Protest organizers have charged the government of Nigerian
President Goodluck Jonathan of failing to distribute up to 40 percent of
the permanent voter cards required to participate in the election,
which is seen as one of Nigeria’s most hotly contested poll in decades.
Protesters also claimed that the electoral commission had not recruited
the 960,000 ad hoc staff necessary to conduct the election, one of the
many factors which they argued could disenfranchise millions of voters
in the country.
The issue is one of many stemming from the crisis in
northeastern Nigeria as a result of the insurgency by Islamist militant
group Boko Haram. The Jonathan government’s failure to quash the growing
threat posed by the group has been the target of other recent angry
protests. Last week, demonstrators stoned a vehicle carrying the
president, who is running for re-election against opposition leader
Muhammadu Buhari, in protest of his handling of Boko Haram, according to the Associated Press.

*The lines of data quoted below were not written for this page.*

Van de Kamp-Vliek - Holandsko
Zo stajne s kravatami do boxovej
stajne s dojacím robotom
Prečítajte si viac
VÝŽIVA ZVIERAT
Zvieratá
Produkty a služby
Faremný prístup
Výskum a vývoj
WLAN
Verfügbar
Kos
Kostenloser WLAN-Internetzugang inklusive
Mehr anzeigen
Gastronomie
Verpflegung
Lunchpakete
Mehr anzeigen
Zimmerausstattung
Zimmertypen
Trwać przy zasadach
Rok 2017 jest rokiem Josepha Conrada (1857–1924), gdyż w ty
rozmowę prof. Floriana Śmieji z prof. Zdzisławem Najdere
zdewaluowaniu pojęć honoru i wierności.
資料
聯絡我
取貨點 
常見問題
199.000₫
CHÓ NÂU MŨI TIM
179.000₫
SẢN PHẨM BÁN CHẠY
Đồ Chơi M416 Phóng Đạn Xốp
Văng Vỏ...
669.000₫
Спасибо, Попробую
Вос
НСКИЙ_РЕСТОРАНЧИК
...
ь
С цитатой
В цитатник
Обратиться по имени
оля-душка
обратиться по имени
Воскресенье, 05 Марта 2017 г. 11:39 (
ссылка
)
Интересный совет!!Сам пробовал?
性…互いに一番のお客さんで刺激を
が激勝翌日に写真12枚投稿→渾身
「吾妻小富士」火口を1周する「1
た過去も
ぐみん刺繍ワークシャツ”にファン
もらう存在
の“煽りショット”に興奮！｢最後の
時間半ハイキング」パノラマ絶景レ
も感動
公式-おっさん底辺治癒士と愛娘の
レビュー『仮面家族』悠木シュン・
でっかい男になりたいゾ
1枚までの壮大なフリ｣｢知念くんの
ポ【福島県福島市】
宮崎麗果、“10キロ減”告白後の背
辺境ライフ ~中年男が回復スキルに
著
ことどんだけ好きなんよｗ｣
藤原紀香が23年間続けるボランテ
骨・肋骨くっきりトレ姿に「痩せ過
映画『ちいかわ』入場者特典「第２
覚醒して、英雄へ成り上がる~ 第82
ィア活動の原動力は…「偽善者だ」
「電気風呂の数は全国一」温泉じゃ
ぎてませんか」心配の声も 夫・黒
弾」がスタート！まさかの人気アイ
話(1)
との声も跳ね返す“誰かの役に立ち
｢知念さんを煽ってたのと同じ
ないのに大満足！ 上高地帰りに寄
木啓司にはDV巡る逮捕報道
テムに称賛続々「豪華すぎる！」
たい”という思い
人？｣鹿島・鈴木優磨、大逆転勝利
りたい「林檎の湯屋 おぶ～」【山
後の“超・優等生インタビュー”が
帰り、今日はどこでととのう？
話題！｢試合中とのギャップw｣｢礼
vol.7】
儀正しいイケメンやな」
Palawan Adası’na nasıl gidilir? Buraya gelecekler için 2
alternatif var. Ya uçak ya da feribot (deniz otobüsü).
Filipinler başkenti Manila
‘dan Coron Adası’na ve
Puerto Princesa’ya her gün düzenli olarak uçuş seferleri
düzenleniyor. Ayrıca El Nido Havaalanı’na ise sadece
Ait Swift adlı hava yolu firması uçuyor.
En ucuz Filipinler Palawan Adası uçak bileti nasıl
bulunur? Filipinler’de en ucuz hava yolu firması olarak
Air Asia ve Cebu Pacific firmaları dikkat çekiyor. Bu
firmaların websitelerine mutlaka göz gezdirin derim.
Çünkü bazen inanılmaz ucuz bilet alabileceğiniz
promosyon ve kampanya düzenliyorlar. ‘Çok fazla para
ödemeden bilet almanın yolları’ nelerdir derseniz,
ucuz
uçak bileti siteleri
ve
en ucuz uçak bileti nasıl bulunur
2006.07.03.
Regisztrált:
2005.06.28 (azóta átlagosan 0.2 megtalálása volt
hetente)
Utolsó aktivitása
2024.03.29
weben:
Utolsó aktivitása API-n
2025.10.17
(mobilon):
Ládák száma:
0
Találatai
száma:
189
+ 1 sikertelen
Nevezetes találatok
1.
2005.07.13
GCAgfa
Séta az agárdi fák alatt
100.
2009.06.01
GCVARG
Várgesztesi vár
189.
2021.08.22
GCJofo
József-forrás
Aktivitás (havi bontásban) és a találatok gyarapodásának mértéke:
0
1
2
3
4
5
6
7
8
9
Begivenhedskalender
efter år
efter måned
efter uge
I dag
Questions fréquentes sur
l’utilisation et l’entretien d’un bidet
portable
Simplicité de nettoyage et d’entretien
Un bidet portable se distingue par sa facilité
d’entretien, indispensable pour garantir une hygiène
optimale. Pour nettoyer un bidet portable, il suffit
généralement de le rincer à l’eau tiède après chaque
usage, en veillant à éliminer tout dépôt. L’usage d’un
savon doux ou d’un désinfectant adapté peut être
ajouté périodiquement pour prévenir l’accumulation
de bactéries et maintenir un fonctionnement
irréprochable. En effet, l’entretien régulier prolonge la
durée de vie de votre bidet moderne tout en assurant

Critics have accused Jonathan of allowing the insurgency to escalate, a
charge that has become a centerpiece of Buhari’s campaign against the
incumbent leader.
The protests against Jonathan come amid greater insecurity in the
country surrounding the election, including a bomb attack in the
northern city of Gombe, minutes after Jonathan left a campaign event
there. A local journalist told the BBC
that the attacks had contributed to greater unrest in the city. A wave
of similar bombings targeting court buildings in towns in oil-rich
southern Nigeria was tied to the Gombe attack by police sources.